++++ PROVIDED MATERIAL

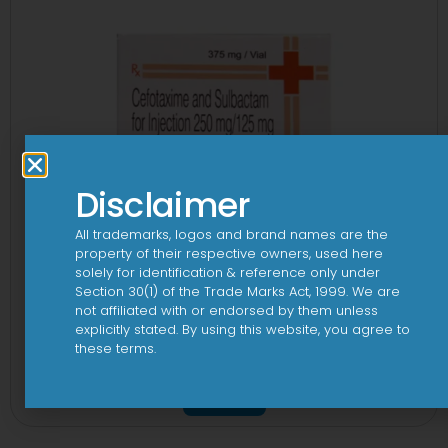
Disclaimer
All trademarks, logos and brand names are the
property of their respective owners, used here
solely for identification & reference only under
Section 30(1) of the Trade Marks Act, 1999. We are
not affiliated with or endorsed by them unless
explicitly stated. By using this website, you agree to
these terms.
3Cef Novo 250 mg/125 mg Injection
View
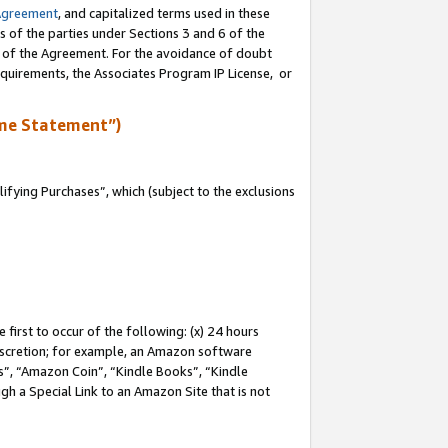
Agreement
, and capitalized terms used in these
s of the parties under Sections 3 and 6 of the
n of the Agreement. For the avoidance of doubt
equirements, the Associates Program IP License, or
me Statement”)
fying Purchases”, which (subject to the exclusions
first to occur of the following: (x) 24 hours
 discretion; for example, an Amazon software
, “Amazon Coin”, “Kindle Books”, “Kindle
gh a Special Link to an Amazon Site that is not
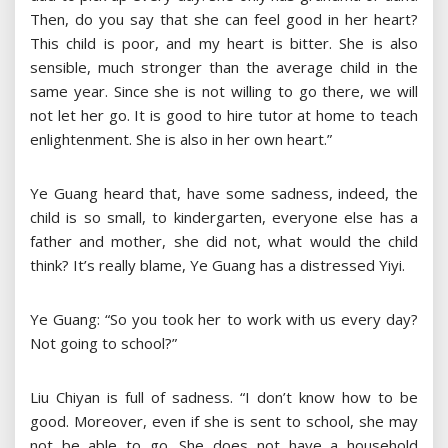
Then, do you say that she can feel good in her heart?
This child is poor, and my heart is bitter. She is also
sensible, much stronger than the average child in the
same year. Since she is not willing to go there, we will
not let her go. It is good to hire tutor at home to teach
enlightenment. She is also in her own heart.”
Ye Guang heard that, have some sadness, indeed, the
child is so small, to kindergarten, everyone else has a
father and mother, she did not, what would the child
think? It’s really blame, Ye Guang has a distressed Yiyi.
Ye Guang: “So you took her to work with us every day?
Not going to school?”
Liu Chiyan is full of sadness. “I don’t know how to be
good. Moreover, even if she is sent to school, she may
not be able to go. She does not have a household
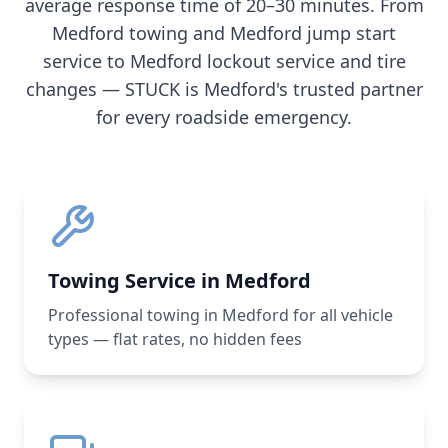
average response time of 20–30 minutes. From
Medford
towing and
Medford
jump start
service to
Medford
lockout service and tire
changes — STUCK is
Medford
's trusted partner
for every roadside emergency.
Towing Service in Medford
Professional towing in Medford for all vehicle
types — flat rates, no hidden fees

++++++++

## EXERCISE GOAL:
Your answer should consist solely of the lines from the line with "think? It’s really" to the final line of the listing, set down word for word, pictures omitted.

## REPLY:
think? It’s really blame, Ye Guang has a distressed Yiyi.
Ye Guang: “So you took her to work with us every day?
Not going to school?”
Liu Chiyan is full of sadness. “I don’t know how to be
good. Moreover, even if she is sent to school, she may
not be able to go. She does not have a household
average response time of 20–30 minutes. From
Medford
towing and
Medford
jump start
service to
Medford
lockout service and tire
changes — STUCK is
Medford
's trusted partner
for every roadside emergency.
Towing Service in Medford
Professional towing in Medford for all vehicle
types — flat rates, no hidden fees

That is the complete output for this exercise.